# Overview

**Project Scenario**

The team at the recruitment agency is trying to improve its sourcing of job vacancies. To do this the agency relies on multiple job posting sites to identify potential job openings for its clients. However, manually searching through each site is time-consuming and often leads to missed opportunities.  

We would  analyze the data using web scraping tools that can automatically extract job posting data from multiple job posting sites.  The team will use the analysis to provide a more efficient way to provide job vacancies to better serve its clients. This feature will help the recruitment agency by getting relevant openings to their clients more quickly, giving their clients a competitive advantage over other applicants.

**Project Objectives**

- Increase the efficiency of job vacancy sourcing

- Improve the quality of job vacancy sourcing  

- Gain a competitive advantage



**The task** will be to conduct a web scraping data analysis to automatically extract job posting data from a job posting site. To do this, an environment would be set up, identify the job posting site, scrape the data,  process, analyze, and visualize the data.

### The site to be used in our web scrapping is shine.com

We would create a general purpose job scraper for [www.shine.com](https://www.shine.com)
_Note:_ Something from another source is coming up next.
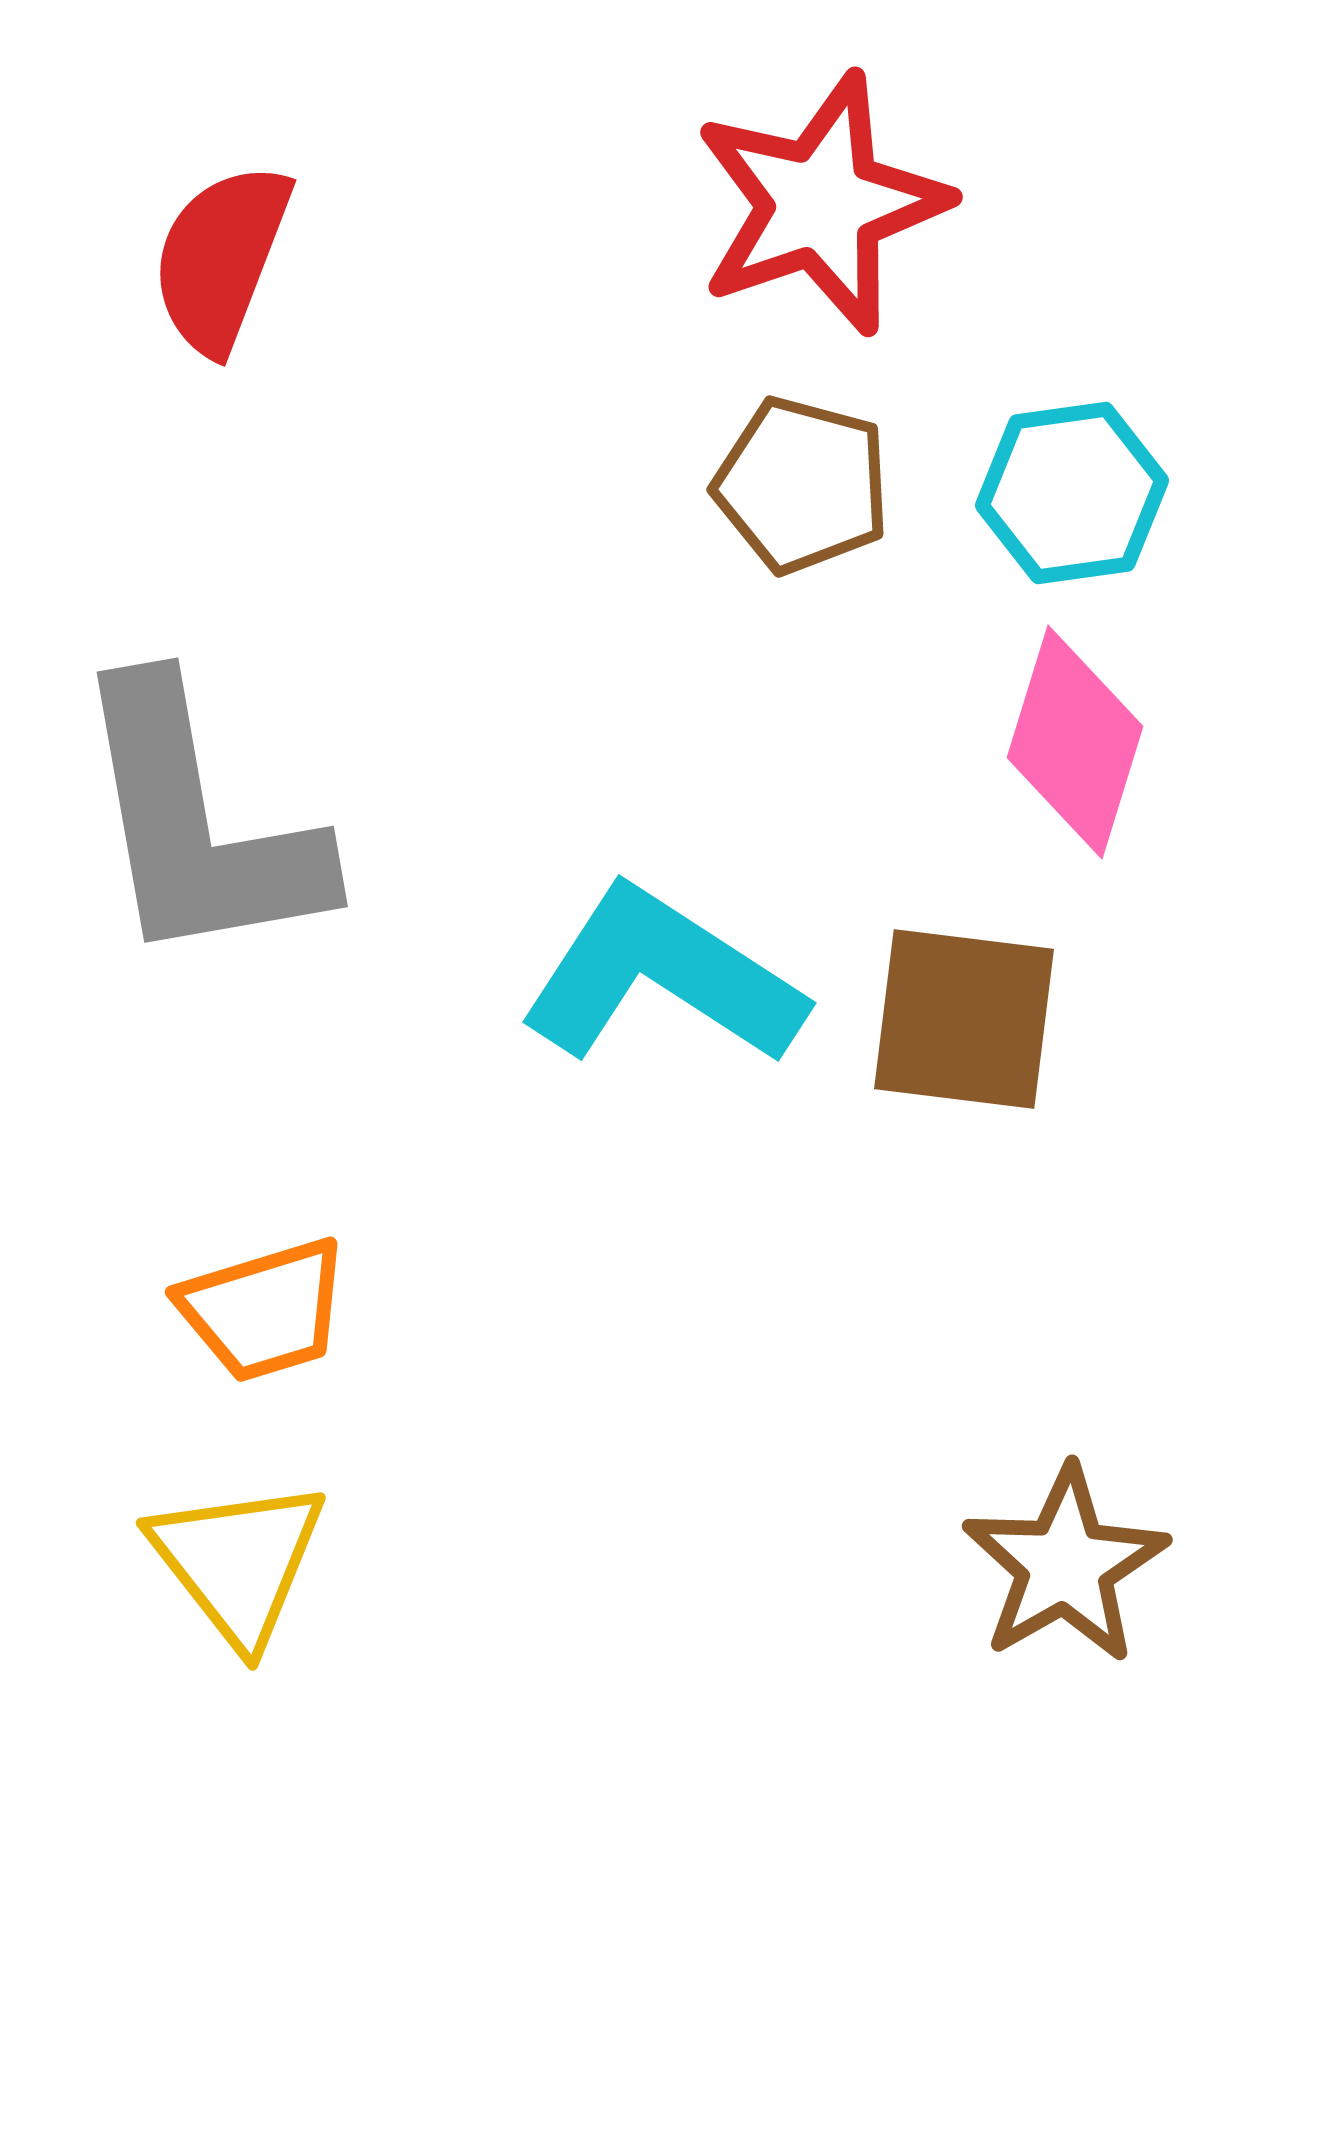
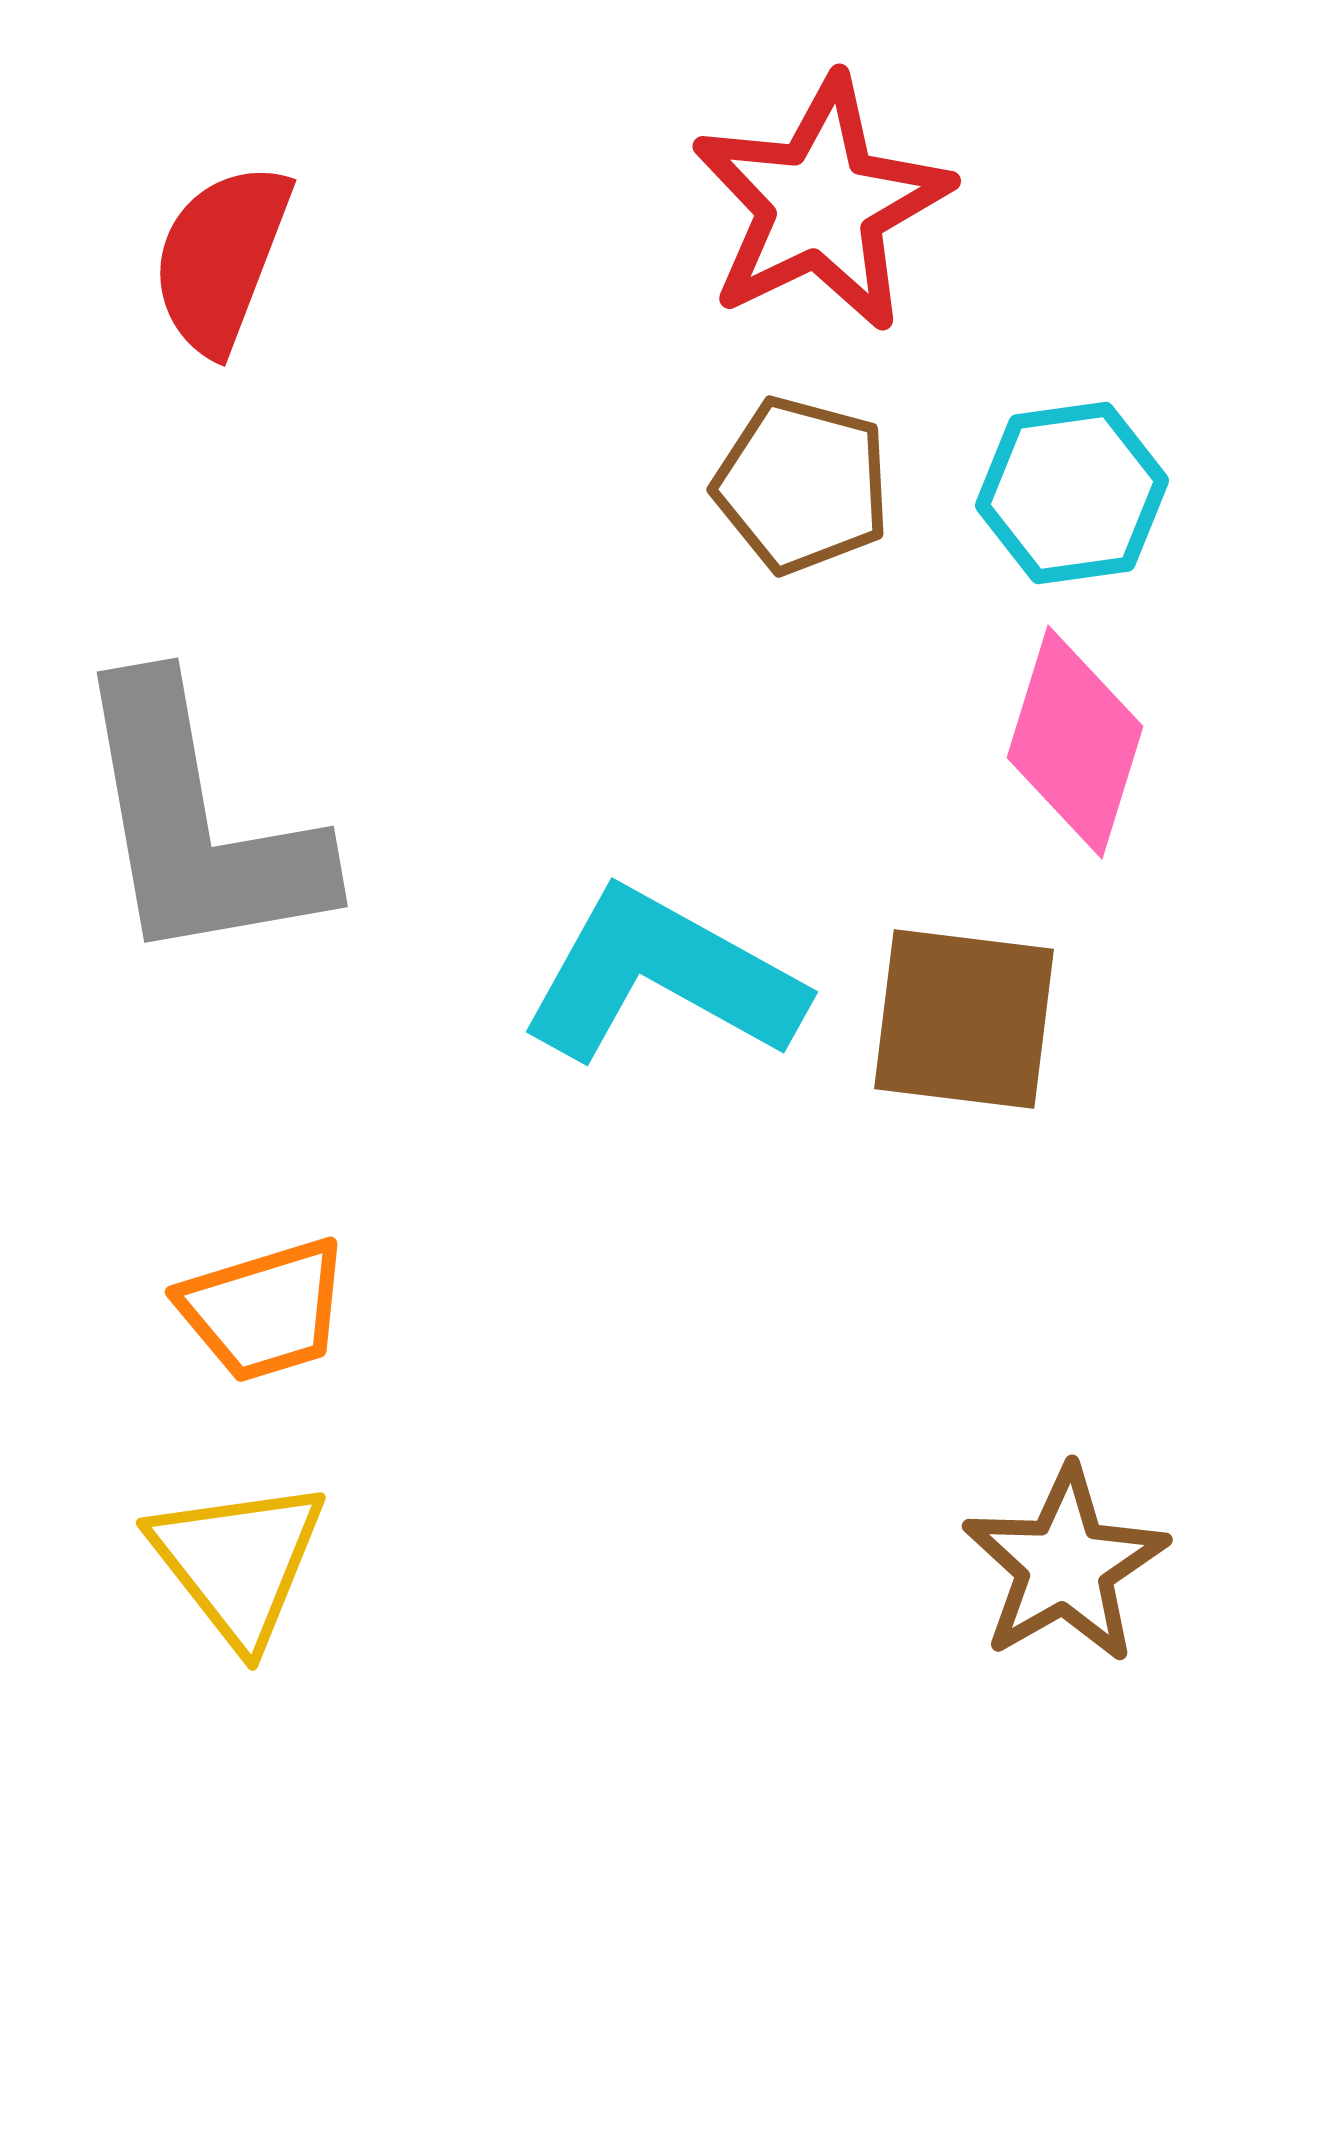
red star: rotated 7 degrees counterclockwise
cyan L-shape: rotated 4 degrees counterclockwise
### Importing the important libraries to be used

In [181]:
import csv
import pandas as pd
from datetime import datetime
import requests
from bs4 import BeautifulSoup

### Connect to Google Drive

In [182]:
from google.colab import drive

# Mount Google Drive
drive.mount('/content/drive')

Drive already mounted at /content/drive; to attempt to forcibly remount, call drive.mount("/content/drive", force_remount=True).


### Getting the URL

Go to indeed, search for a job title, then copy the link up to where location ends

In [183]:
## Assign the url to a variable
### Replace the job query i.e. q=[job title] with {} and also the location

template = 'https://www.shine.com/job-search/{}-jobs-in-{}?q={}&loc={}'

In [184]:
def get_url(position, location):
    """Generate a URL from position and location"""
    template = 'https://www.shine.com/job-search/{}-jobs-in-{}?q={}&loc={}'
    url = template.format(position, location, position, location)
    return url

In [185]:
url = get_url('Big Data Analyst', 'Bangalore')

### Extract raw html

In [186]:
### Request URL from server
response = requests.get(url)

In [187]:
### Check response
response

<Response [200]>

In [188]:
### Reason for response
response.reason

'OK'

In [189]:
# Parse the HTML content of the response using BeautifulSoup
soup = BeautifulSoup(response.text, 'html.parser')

In [190]:
### After investigating the HTML using inspect we can see that
### all job titles has a div class container of jobCard_jobCard__jjUmu
""" Which we would use to find all job titles"""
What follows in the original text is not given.